I've been reading about finite state machines lately, in order to better understand how lexical transducers works. It's gotten me thinking about string algorithms and the nitty gritty details of regular expressions (regexes). Since I've been doing some Perl hacking lately, I picked up a copy of Mastering Algorithms with Perl and started reading the chapter on string algorithms. It's got some practical advice about optimizing regular expressions:
* consider anchoring matches if applicable
* avoid alternation with the vertical bar
* avoid needless repetition quantifiers
* if you use alternation, combine the zero-width positive lookahead assertion with a character class
* leading or trailing wildcards are unnecessary
Wise words, indeed. But to understand the "why" behind these tips, you've got to understand how regexes are implemented. Basically, regexes are grounded in the concept of a finite state machine.
A finite state machine (FSM) has a finite number of states, including a start and end state, with transitions from one to another. An FSM performs matches by walking through a string one character at a time and changing the state of the finite machine as it goes alone. If you look for a pattern with an anchor (say, at the beginning of a line), the finite state machine will find that it cannot transitions through its states immediately as it processes each line instead of having to go through nearly all of the characters. If the lines in a text are short, it's not as much of a problem, but if they're long, performance will suffer with the unanchored regex.
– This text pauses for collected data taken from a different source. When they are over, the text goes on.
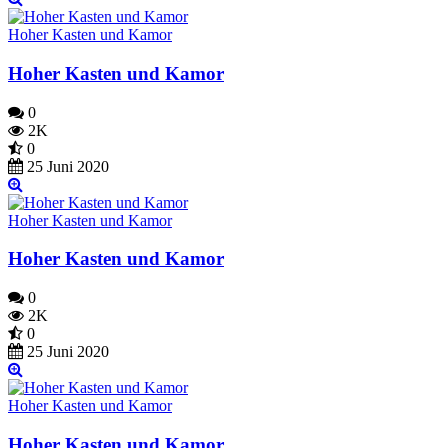
Hoher Kasten und Kamor
Hoher Kasten und Kamor
0
2K
0
25 Juni 2020
Hoher Kasten und Kamor
Hoher Kasten und Kamor
0
2K
0
25 Juni 2020
Hoher Kasten und Kamor
Hoher Kasten und Kamor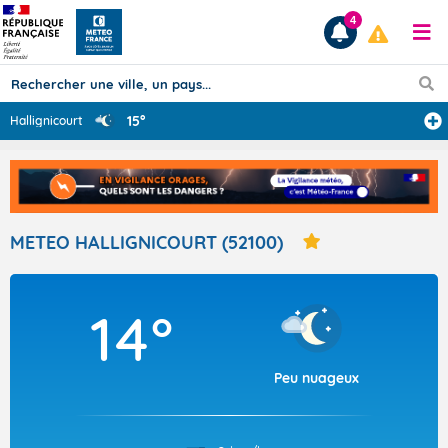
4
15°
Hallignicourt
Prévisions
TOUS LES RÉSULTATS
METEO HALLIGNICOURT (52100)
Articles
14°
Peu nuageux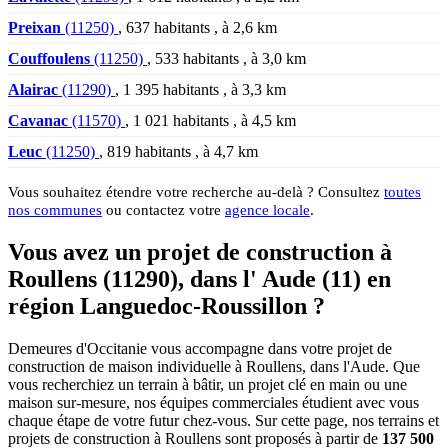
Preixan
(11250)
, 637 habitants , à 2,6 km
Couffoulens
(11250)
, 533 habitants , à 3,0 km
Alairac
(11290)
, 1 395 habitants , à 3,3 km
Cavanac
(11570)
, 1 021 habitants , à 4,5 km
Leuc
(11250)
, 819 habitants , à 4,7 km
Vous souhaitez étendre votre recherche au-delà ? Consultez
toutes
nos communes
ou contactez votre
agence locale
.
Vous avez un projet de construction à
Roullens (11290), dans l' Aude (11) en
région Languedoc-Roussillon ?
Demeures d'Occitanie vous accompagne dans votre projet de
construction de maison individuelle à Roullens, dans l'Aude. Que
vous recherchiez un terrain à bâtir, un projet clé en main ou une
maison sur-mesure, nos équipes commerciales étudient avec vous
chaque étape de votre futur chez-vous. Sur cette page, nos terrains et
projets de construction à Roullens sont proposés à partir de
137 500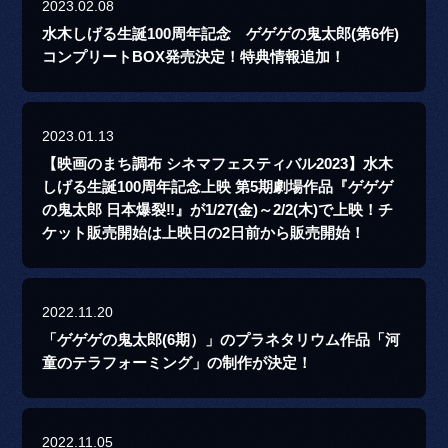
2023.02.08
水木しげる生誕100周年記念 ゲゲゲの鬼太郎(第6作)
コンプリートBOX発売決定！特典情報追加！
2023.01.13
【映画のまち調布 シネマフェスティバル2023】水木
しげる生誕100周年記念上映 第5期劇場作品『ゲゲゲ
の鬼太郎 日本爆裂‼』が1/27(金)～2/2(木)で上映！チ
ケット販売開始は上映日の2日前から販売開始！
2022.11.20
「ゲゲゲの鬼太郎(6期）」のプラネタリウム作品「河
童のテラフォーミング」の制作が決定！
2022.11.05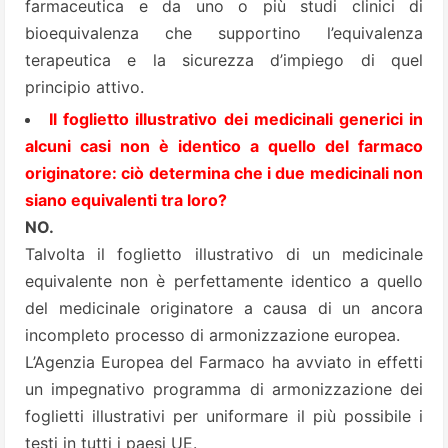
farmaceutica e da uno o più studi clinici di
bioequivalenza che supportino l’equivalenza
terapeutica e la sicurezza d’impiego di quel
principio attivo.
Il foglietto illustrativo dei medicinali generici in
alcuni casi non è identico a quello del farmaco
originatore: ciò determina che i due medicinali non
siano equivalenti tra loro?
NO.
Talvolta il foglietto illustrativo di un medicinale
equivalente non è perfettamente identico a quello
del medicinale originatore a causa di un ancora
incompleto processo di armonizzazione europea.
L’Agenzia Europea del Farmaco ha avviato in effetti
un impegnativo programma di armonizzazione dei
foglietti illustrativi per uniformare il più possibile i
testi in tutti i paesi UE.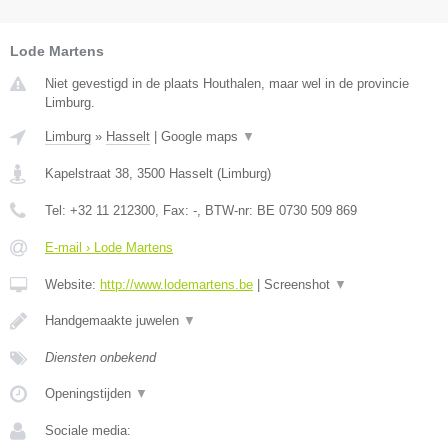
Lode Martens
Niet gevestigd in de plaats Houthalen, maar wel in de provincie
Limburg.
Limburg
»
Hasselt
|
Google maps
▼
Kapelstraat 38
,
3500
Hasselt
(
Limburg
)
Tel:
+32 11 212300
, Fax:
-
, BTW-nr:
BE 0730 509 869
E-mail › Lode Martens
Website:
http://www.lodemartens.be
|
Screenshot
▼
Handgemaakte juwelen
▼
Diensten onbekend
Openingstijden
▼
Sociale media: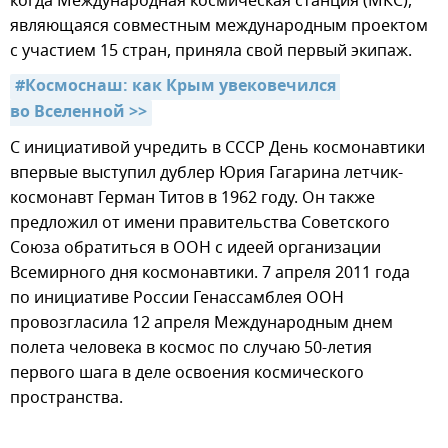
когда Международная космическая станция (МКС),
являющаяся совместным международным проектом
с участием 15 стран, приняла свой первый экипаж.
#Космоснаш: как Крым увековечился 
во Вселенной >>
С инициативой учредить в СССР День космонавтики
впервые выступил дублер Юрия Гагарина летчик-
космонавт Герман Титов в 1962 году. Он также
предложил от имени правительства Советского
Союза обратиться в ООН с идеей организации
Всемирного дня космонавтики. 7 апреля 2011 года
по инициативе России Генассамблея ООН
провозгласила 12 апреля Международным днем
полета человека в космос по случаю 50-летия
первого шага в деле освоения космического
пространства.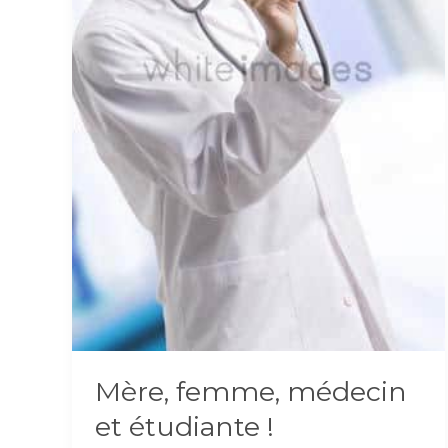
Mère, femme, médecin
et étudiante !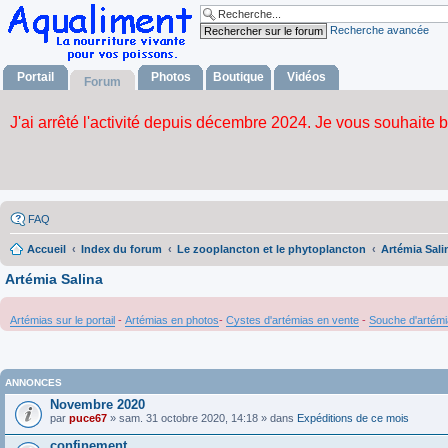
Recherche avancée
Portail
Photos
Boutique
Vidéos
Forum
FAQ
Accueil
Index du forum
Le zooplancton et le phytoplancton
Artémia Sali
Artémia Salina
Artémias sur le portail
-
Artémias en photos
-
Cystes d'artémias en vente
-
Souche d'artémi
ANNONCES
Novembre 2020
par
puce67
» sam. 31 octobre 2020, 14:18 » dans
Expéditions de ce mois
confinement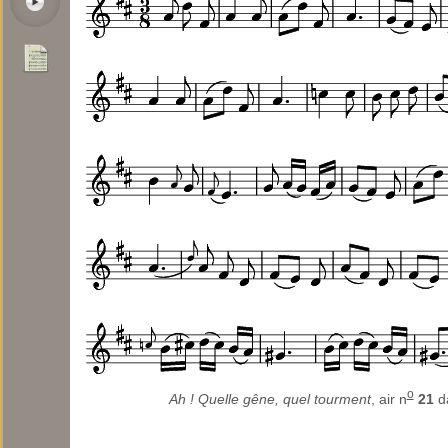
o
Ah ! Quelle gêne, quel tourment
, air n
21
d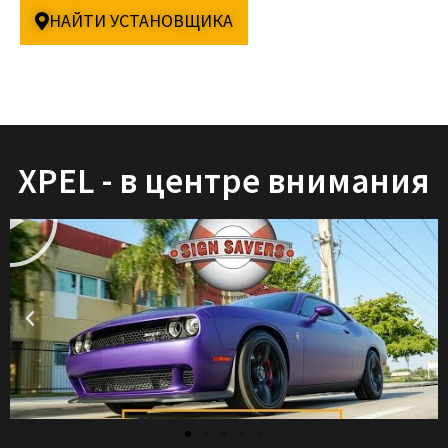
НАЙТИ УСТАНОВЩИКА
XPEL - в центре внимания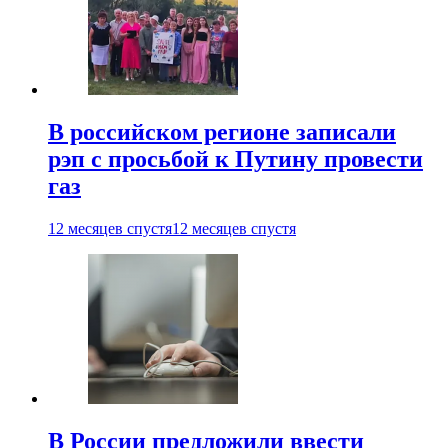
В российском регионе записали
рэп с просьбой к Путину провести
газ
12 месяцев спустя
12 месяцев спустя
В России предложили ввести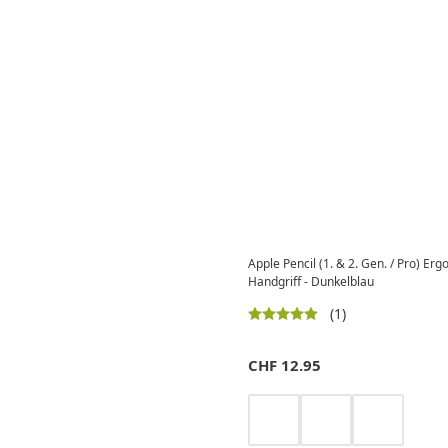
Apple Pencil (1. & 2. Gen. / Pro) Erg
Handgriff - Dunkelblau
(1)
CHF
12.95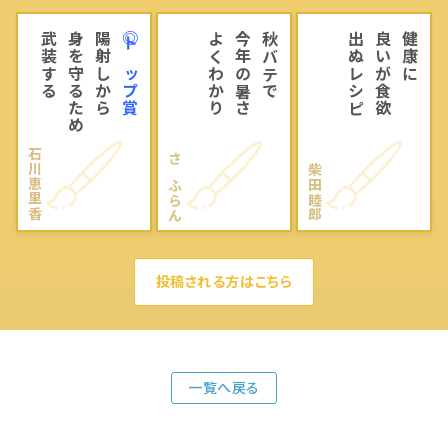
武装する
身を守るため
陽射しから
◎トップ賞
よくわかり
今年の暑さ
秋バテで
出ぬレシピ
良いが食欲
健康に
石川恵里香
さふらん
柴田睦郎
投稿される方はこちら
一覧へ戻る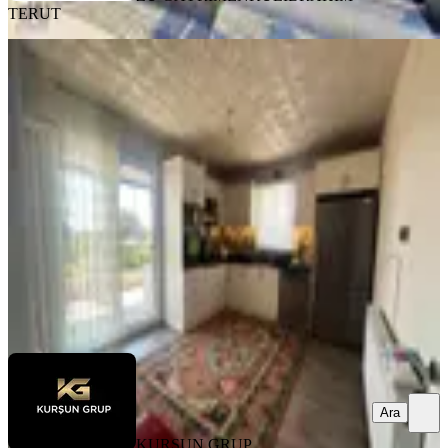
TERUT
YENİ
Manisa Yunusemre Sarma Köyünde
1150m2 Arsa İçinde Müstakil Villa
Yunusemre, Sarma Mahallesi
4+1
·
1150 m²
·
03.08.2026
7.250.000 ₺
KURŞUN GRUP GAYRİMENKUL
Mikail Kurşun
Ara
Ara
KURŞUN GRUP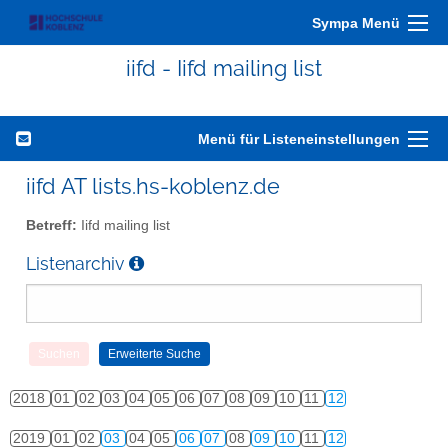
Sympa Menü
iifd - Iifd mailing list
Menü für Listeneinstellungen
iifd AT lists.hs-koblenz.de
Betreff:
Iifd mailing list
Listenarchiv
2018
01
02
03
04
05
06
07
08
09
10
11
12
2019
01
02
03
04
05
06
07
08
09
10
11
12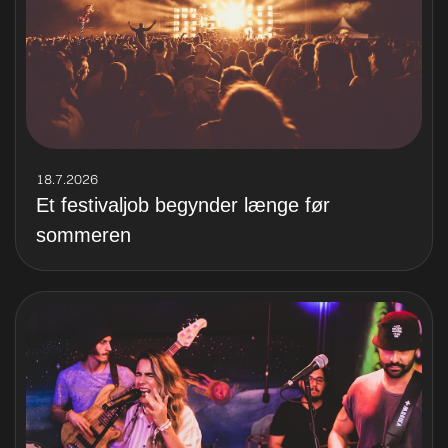
18.7.2026
Et festivaljob begynder længe før
sommeren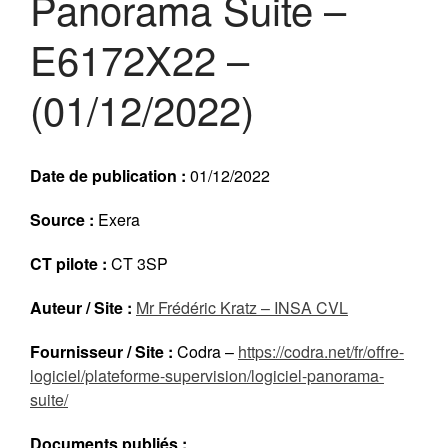
Panorama Suite –
Réalisations récentes
E6172X22 –
Rapports en ligne (Abonnés)
Galerie
(01/12/2022)
Actualité
Lettres d’information (FR)
Newsletters (EN)
Date de publication :
01/12/2022
LinkedIn Exera
Source :
Exera
Demande d’inscription comme
CT pilote :
CT 3SP
Abonné
Connexion
Auteur / Site :
Mr Frédéric Kratz – INSA CVL
Fournisseur / Site :
Codra –
https://codra.net/fr/offre-
logiciel/plateforme-supervision/logiciel-panorama-
suite/
Documents publiés :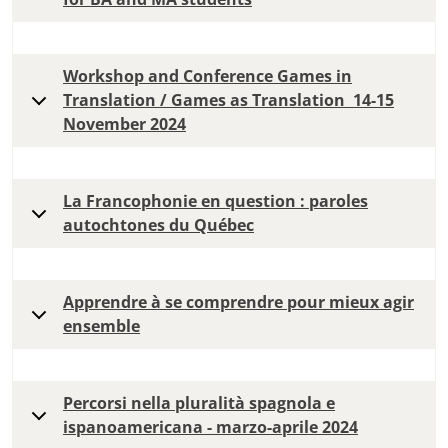
Workshop and Conference Games in
Translation / Games as Translation 14-15
November 2024
La Francophonie en question : paroles
autochtones du Québec
Apprendre à se comprendre pour mieux agir
ensemble
Percorsi nella pluralità spagnola e
ispanoamericana - marzo-aprile 2024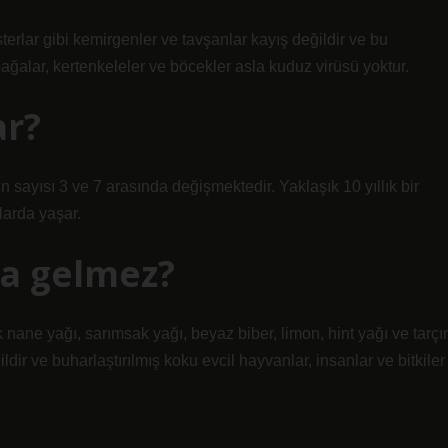
sterlar gibi kemirgenler ve tavşanlar kayış değildir ve bu
bağalar, kertenkeleler ve böcekler asla kuduz virüsü yoktur.
ar?
sayısı 3 ve 7 arasında değişmektedir. Yaklaşık 10 yıllık bir
larda yaşar.
ya gelmez?
nane yağı, sarımsak yağı, beyaz biber, limon, hint yağı ve tarçı
ildir ve buharlaştırılmış koku evcil hayvanlar, insanlar ve bitkiler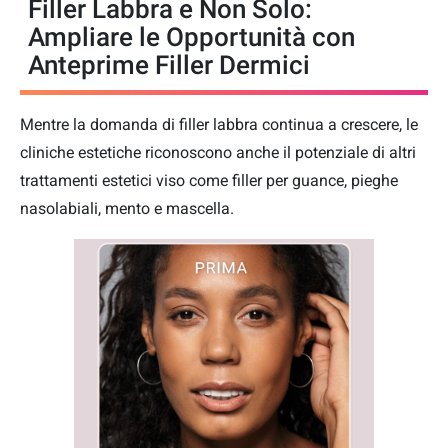
Filler Labbra e Non Solo:
Ampliare le Opportunità con
Anteprime Filler Dermici
Mentre la domanda di filler labbra continua a crescere, le
cliniche estetiche riconoscono anche il potenziale di altri
trattamenti estetici viso come filler per guance, pieghe
nasolabiali, mento e mascella.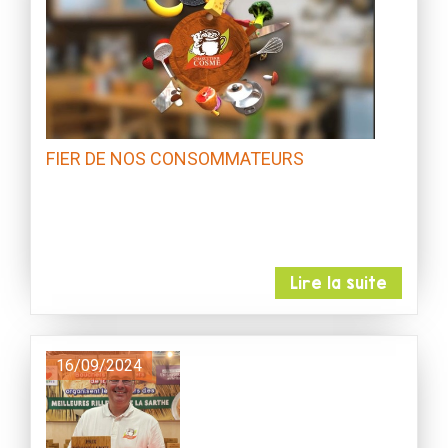
FIER DE NOS CONSOMMATEURS
Lire la suite
16/09/2024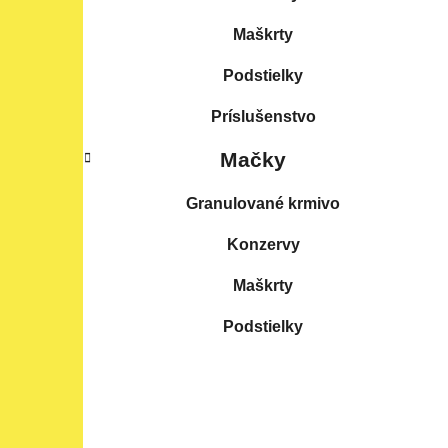
Maškrty
Podstielky
Príslušenstvo
Mačky
Granulované krmivo
Konzervy
Maškrty
Podstielky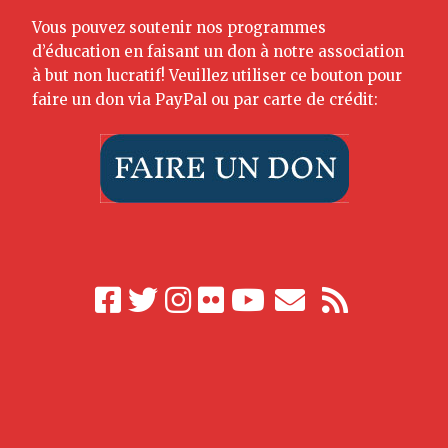
Vous pouvez soutenir nos programmes
d’éducation en faisant un don à notre association
à but non lucratif! Veuillez utiliser ce bouton pour
faire un don via PayPal ou par carte de crédit: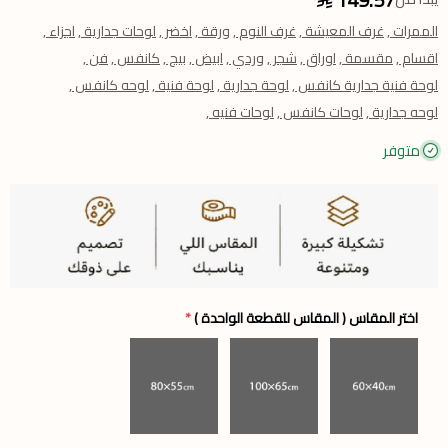
الممرات ,
غرف المعيشة ,
غرف النوم ,
ورقة ,
اخضر ,
لوحات جدارية ,
اجزاء ,
اقسام ,
مقسمة ,
اوراق ,
شجر ,
وردي ,
ابيض ,
بيج ,
كانفس ,
فن ,
لوحة فنية جدارية كانفس ,
لوحة جدارية ,
لوحة فنية ,
لوحه كانفس ,
لوحه جدارية ,
لوحات كانفس ,
لوحات فنيه ,
متوفر
اختر المقاس ( المقاس للقطعة الواحدة )
*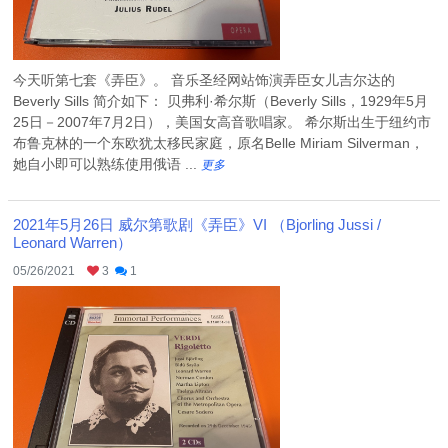
今天听第七套《弄臣》。 音乐圣经网站饰演弄臣女儿吉尔达的
Beverly Sills 简介如下： 贝弗利·希尔斯（Beverly Sills，1929年5月
25日－2007年7月2日），美国女高音歌唱家。 希尔斯出生于纽约市
布鲁克林的一个东欧犹太移民家庭，原名Belle Miriam Silverman，
她自小即可以熟练使用俄语 ...
更多
2021年5月26日 威尔第歌剧《弄臣》VI （Bjorling Jussi /
Leonard Warren）
05/26/2021
3
1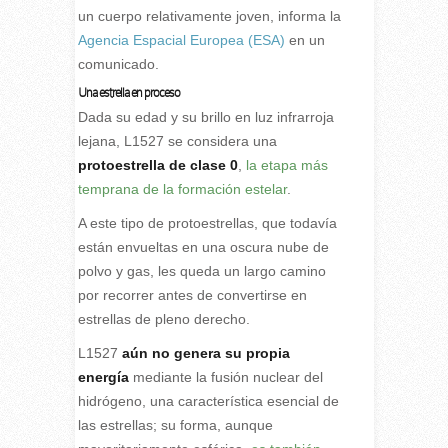
un cuerpo relativamente joven, informa la
Agencia Espacial Europea (ESA)
en un
comunicado.
Una estrella en proceso
Dada su edad y su brillo en luz infrarroja
lejana, L1527 se considera una
protoestrella de clase 0
,
la etapa más
temprana de la formación estelar
.
A este tipo de protoestrellas, que todavía
están envueltas en una oscura nube de
polvo y gas, les queda un largo camino
por recorrer antes de convertirse en
estrellas de pleno derecho.
L1527
aún no genera su propia
energía
mediante la fusión nuclear del
hidrógeno, una característica esencial de
las estrellas; su forma, aunque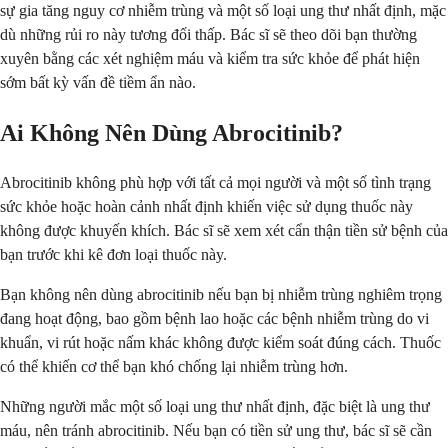
sự gia tăng nguy cơ nhiễm trùng và một số loại ung thư nhất định, mặc
dù những rủi ro này tương đối thấp. Bác sĩ sẽ theo dõi bạn thường
xuyên bằng các xét nghiệm máu và kiểm tra sức khỏe để phát hiện
sớm bất kỳ vấn đề tiềm ẩn nào.
Ai Không Nên Dùng Abrocitinib?
Abrocitinib không phù hợp với tất cả mọi người và một số tình trạng
sức khỏe hoặc hoàn cảnh nhất định khiến việc sử dụng thuốc này
không được khuyến khích. Bác sĩ sẽ xem xét cẩn thận tiền sử bệnh của
bạn trước khi kê đơn loại thuốc này.
Bạn không nên dùng abrocitinib nếu bạn bị nhiễm trùng nghiêm trọng
đang hoạt động, bao gồm bệnh lao hoặc các bệnh nhiễm trùng do vi
khuẩn, vi rút hoặc nấm khác không được kiểm soát đúng cách. Thuốc
có thể khiến cơ thể bạn khó chống lại nhiễm trùng hơn.
Những người mắc một số loại ung thư nhất định, đặc biệt là ung thư
máu, nên tránh abrocitinib. Nếu bạn có tiền sử ung thư, bác sĩ sẽ cần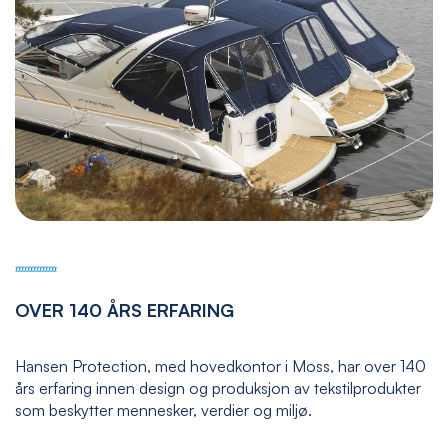
OVER 140 ÅRS ERFARING
Hansen Protection, med hovedkontor i Moss, har over 140
års erfaring innen design og produksjon av tekstilprodukter
som beskytter mennesker, verdier og miljø.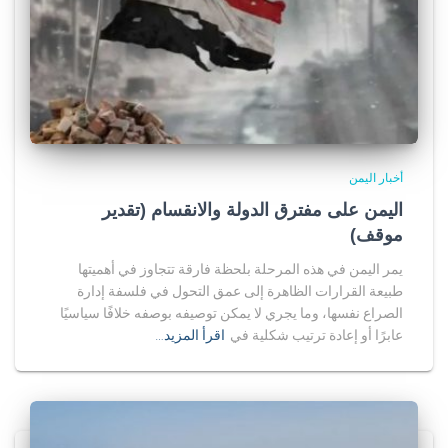
أخبار اليمن
اليمن على مفترق الدولة والانقسام (تقدير
موقف)
يمر اليمن في هذه المرحلة بلحظة فارقة تتجاوز في أهميتها
طبيعة القرارات الظاهرة إلى عمق التحول في فلسفة إدارة
الصراع نفسها، وما يجري لا يمكن توصيفه بوصفه خلافًا سياسيًا
عابرًا أو إعادة ترتيب شكلية في
اقرأ المزيد…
But here's where things get interesting. Most regex engines go beyond strict finite machines in their implementation, as the authors of the Perl algorithms book observe:
"Perl's regular exprssions aren't, strictly speaking, regular. They're "superregular"—they include tricks that can't be implemented with the theoretical basis of regular expressions, a deterministic finite automaton [...] One of these tricks is backreferences: \1, \2. Strict regular expressions would not know how to refer back to what has been matched they have no memory of what they have seen."
Okay, but why are these backreferences necessary? One linguistic example springs to mind: reduplication ("a morphological process by which the root or stem of a word, or only part of it, is repeated"). You can try searching for example of reduplication in the Mayan language Tzeltal (also spelled 'Tseltal') using Perl regexes. With the permission of the author, Brian Stross, I put up a regular expression search interface to two text collections: Demons and Monsters and Love in the Armpit.
Let's say you wanted to search one of the texts for all of the CVC words (words of the pattern consonant-vowel-consonant). You could try this regex (where the pattern occurs between word boundaries, indicated by \b, and vowels and consonants are treated as character classes, with a non-vowel, non-whitespace character class for consonants):
\b([^aeiou\W][aeiou][^aeiou\W])\b
You'll get matches for words like puy 'snail' or sok 'with'. But let's say you wanted to find words that have a repeated syllable (e.g., jimjim 'whirling'). You could try using this regex (which uses the backreference \1 to refer back to whatever match is found for the part of the regex between parentheses):
\b([^aeiou\W][aeiou][^aeiou\W])\1\b
Of course, as an alternative, you could try finding reduplication in texts the old-fashioned way, by hand, toiling for hours. But regexes are a whole lot easier.